This was that time. The seventh day. Jet’s last day on earth.
When she reached for the book, the binding scalded her fingertips. She could feel the darkness within the text. She knew left-handed magic when she saw it, black magic so perilous that every page was inflamed. She thought of the time her brother, Vincent, had discovered The Magus, a compilation of the history of magic first published in 1801. The Magus had shaken the bureau drawer whenever it was locked away, as if it had a life and a mind of its own. At the turn of the century it had been deemed so fearsome that copies had been burned on bonfires in Washington Square.

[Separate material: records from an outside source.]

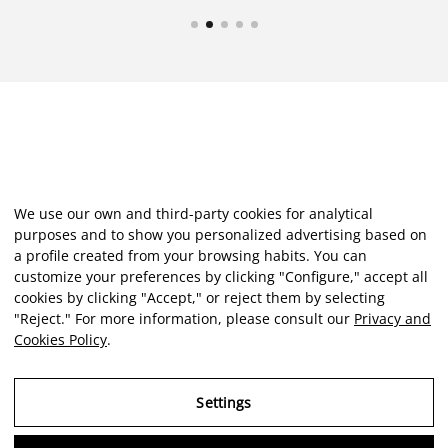
We use our own and third-party cookies for analytical
purposes and to show you personalized advertising based on
a profile created from your browsing habits. You can
customize your preferences by clicking "Configure," accept all
cookies by clicking "Accept," or reject them by selecting
"Reject." For more information, please consult our
Privacy and
Cookies Policy
.
Settings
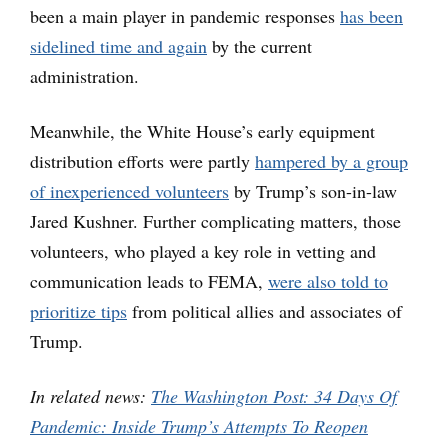
been a main player in pandemic responses
has been
sidelined time and again
by the current
administration.
Meanwhile, the White House’s early equipment
distribution efforts were partly
hampered by a group
of inexperienced volunteers
by Trump’s son-in-law
Jared Kushner. Further complicating matters, those
volunteers, who played a key role in vetting and
communication leads to FEMA,
were also told to
prioritize tips
from political allies and associates of
Trump.
In related news:
The Washington Post: 34 Days Of
Pandemic: Inside Trump’s Attempts To Reopen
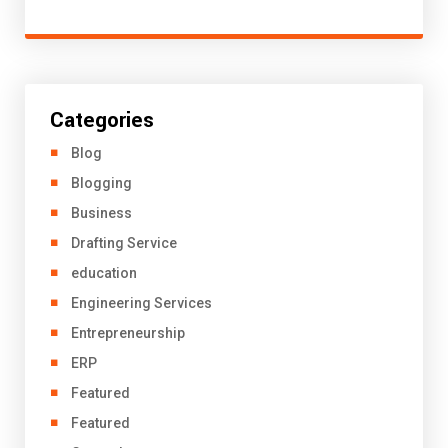
Categories
Blog
Blogging
Business
Drafting Service
education
Engineering Services
Entrepreneurship
ERP
Featured
Featured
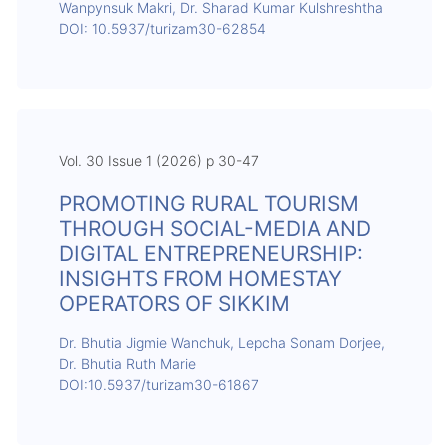
Wanpynsuk Makri, Dr. Sharad Kumar Kulshreshtha
DOI: 10.5937/turizam30-62854
Vol. 30 Issue 1 (2026) p 30-47
PROMOTING RURAL TOURISM
THROUGH SOCIAL-MEDIA AND
DIGITAL ENTREPRENEURSHIP:
INSIGHTS FROM HOMESTAY
OPERATORS OF SIKKIM
Dr. Bhutia Jigmie Wanchuk, Lepcha Sonam Dorjee,
Dr. Bhutia Ruth Marie
DOI:10.5937/turizam30-61867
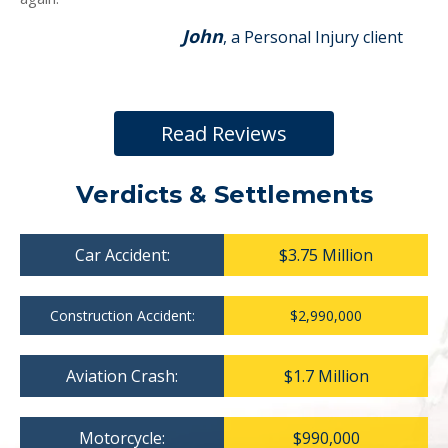
John
, a Personal Injury client
Read Reviews
Verdicts & Settlements
Car Accident:
$3.75 Million
Construction Accident:
$2,990,000
Aviation Crash:
$1.7 Million
Motorcycle:
$990,000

The Book of the Raven had been written by the first woman to publish a book in England, Amelia Bassano. Salve Deus Rex Judaeorum, her volume of poems, had been written from a woman’s point of view, defending Eve, thought to have caused sin in the mortal world. Bassano had gone largely unrecognized due to her gender, but that hadn’t stopped her from writing. Jet had now rediscovered this second book no one but its users knew about, Amelia Bassano’s private Grimoire, an ode to the Dark Art sometimes referred to as a Book of Shadows. It was a volume made up of equal parts love and revenge, meant to help a woman in need, a woman who’d been cursed, who was in love, who was desperate, who was at the end of her life and the end of her rope. On the very first page Un desiderio was written in pale blue ink. One wish. That was what the book promised to grant its reader.
Amelia Bassano was the daughter of a Jew from Venice, from a family of musicians who had lived on the outskirts of power, attached to the court of England, where she learned more than most educated men about politics and falconry and music and myth. At the age of thirteen she’d been a mistress to Lord Hunsdon, the Queen’s patron of the theater, said to be Anne Boleyn’s son, and she was said to have had an affair with Christopher Marlowe, who had taught her the art of writing for the theater. Language was everything. Trust was for fools. Love came and went. Words could be stolen. There were those who said she was the Dark Lady William Shakespeare wrote about and that it was she who taught him to write plays. There had always been rumors that he had loved her, but in this book she claimed even more. She had not only taught him how to write, she had written the plays.
The last chapter of The Book of the Raven was titled “How to End a Curse.”
I didn’t know that what you sent into the world came back to you threefold, and that I would be the one to suffer. To begin a curse is done with ease, to break it takes a great sacrifice.
Everything worthwhile is dangerous.
Jet could hear Sally returning books to the shelves in the travel section; fortunately she was too far away for her to observe Jet slip the slim volume into her coat pocket, then hastily replace the brick in the wall, her hands now stained with blood and mortar. Sally might have seen the abnormality in the wall had she been able to see the color red, but as it was, she was still disconnected from her emotions, and had walked past it daily without a glance. She’d never once noticed what was right in front of her.
* * *
Gillian and her nieces drove up from Cambridge, leaving before rush-hour traffic set in. The sky was bright and blue and the magnolias were so spectacular that people from all over the commonwealth came to gawk as soon as the buds began to bloom in creamy cups.
“Home sweet home,” Gillian said when she and Antonia and Kylie unfolded themselves from her black and white Mini, which, considering how huge Antonia was in the seventh month of her pregnancy, could not have fit anything more than the three women and a tray of heirloom tomato seedlings called Blue Zebra that Gillian had brought for her aunt Jet.
Jet had always been especially fond of Gillian, despite the fact that Gilly had been a wild girl who had looked for trouble in her youth, and had made certain to find it. Sally had pulled her back from the brink, and Gillian would always be grateful to her sister.
But that was long ago, and Gillian had learned her lesson. She blushed when recalling her mistakes and all those dreadful men she’d taken up with; she had long ago come to understand she was entitled to kindness and comfort. Gillian had thought she was through with love, until she’d met Ben Frye. He’d been her niece’s science teacher, the opposite of the men she’d gone for in the past, steady and earnest and kindhearted. She still laughed to think he’d been attracted to her because of her ability to work complex figures in her head. Halfway through her life, she’d been lucky in love. She’d avoided the curse by following the rules. Don’t live together, don’t declare your love, no wedding rings, no displays of affection in public. Ben had been puzzled and somewhat hurt by these strange traditions.